29 - Menggantungkan Harapan

7.4K 1.2K 141
                                    

Akan ada saatnya kita bertemu pada titik terbaik menurut takdir.

*****

Raga benar-benar mengantarkan Nadia pulang ke Bandung, setelah gadis itu mengatur perasaan kalut akibat kabar buruk yang tengah menimpanya.

Setelah Nadia mendapatkan kabar jika ayahnya mengalami kecelakaan, ia benar-benar khawatir sekaligus kecewa karena dirinya menjadi orang terakhir yang tahu.

Mobil dan motor saling berebut ruang. Suara klakson dan bising kendaraan masih urung membuat keadaan hati gadis itu menjadi lebih baik. Pikiran Nadia kosong hingga membuatnya kehilangan kata-kata. Otaknya tidak mampu lagi berpikir jernih.

Selama dalam perjalanan, Nadia hanya duduk diam meremas tangan sembari melayangkan pandangannya ke jendela mobil. Sesuatu masih ingin memberontak keluar melalui sudut matanya.

Mobil yang mereka tumpangi tiba di area parkir rumah sakit tepat pada pukul setengah tujuh malam.

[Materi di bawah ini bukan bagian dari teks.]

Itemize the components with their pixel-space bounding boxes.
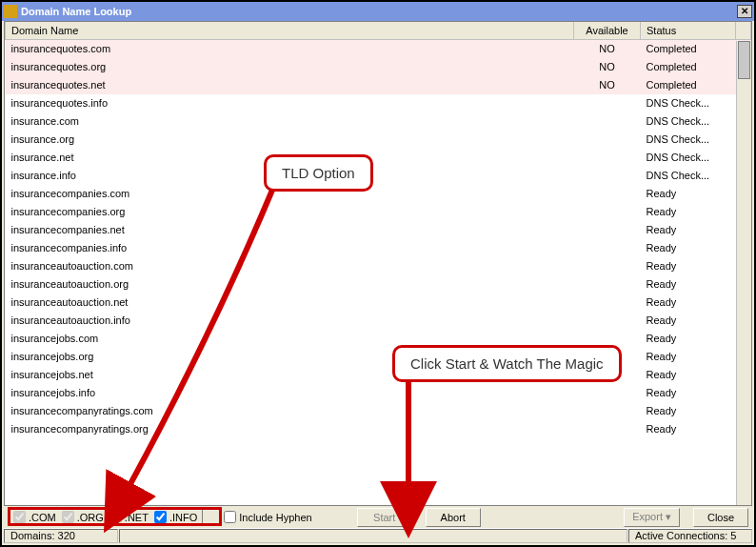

"Nad, udah sampai. Ayo," ucap Raga yang sebenarnya sia-sia, karena gadis yang duduk di sisi kirinya itu telah melepaskan seat belt dan hendak keluar.

Raga menyentuh pundak Nadia lembut, sekaligus berusaha menahannya. "Nad, salat dulu, yuk. Biar kamu tenang."

Nadia terdiam sejenak sembari membasahi bibir bawahnya. Gadis itu hampir melupakan kewajiban di tengah kekalutannya.

Nadia mengangguk. "Makasih, Ga, udah diingetin. Aku ... aku hampir lupa."

Raga tersenyum dan mengangguk sebagai jawaban.

Keduanya lantas beranjak turun dari mobil dan menuju ke masjid yang ada di sudut area rumah sakit. Keadaannya saat berjalan memasuki rumah sakit jauh dari kata siap. Gadis itu mencengkeram tali tasnya dengan erat seiring langkah kaki yang ia paksakan untuk berjalan.

Di sampingnya, Raga sesekali melirik ke arah Nadia, seolah memastikan gadis itu terlihat baik-baik saja.

Nadia tidak pernah merasa sesesak ini. Ia tidak bisa membayangkan jika suatu hal buruk akan menimpa ayahnya. Yang bisa ia lakukan saat ini, hanyalah menggantungkan harapan kepada satu-satunya yang berhak atas takdir seseorang.

"Nad," panggil Raga tatkala mereka telah selesai salat dan bertemu di pintu utama masjid.

Nadia mendongak dan mendapati adik pertamanya juga telah berdiri di samping Raga. "Ka, Ayah sekarang gimana keadaannya?" Mata yang masih basah itu kembali menitikkan air mata.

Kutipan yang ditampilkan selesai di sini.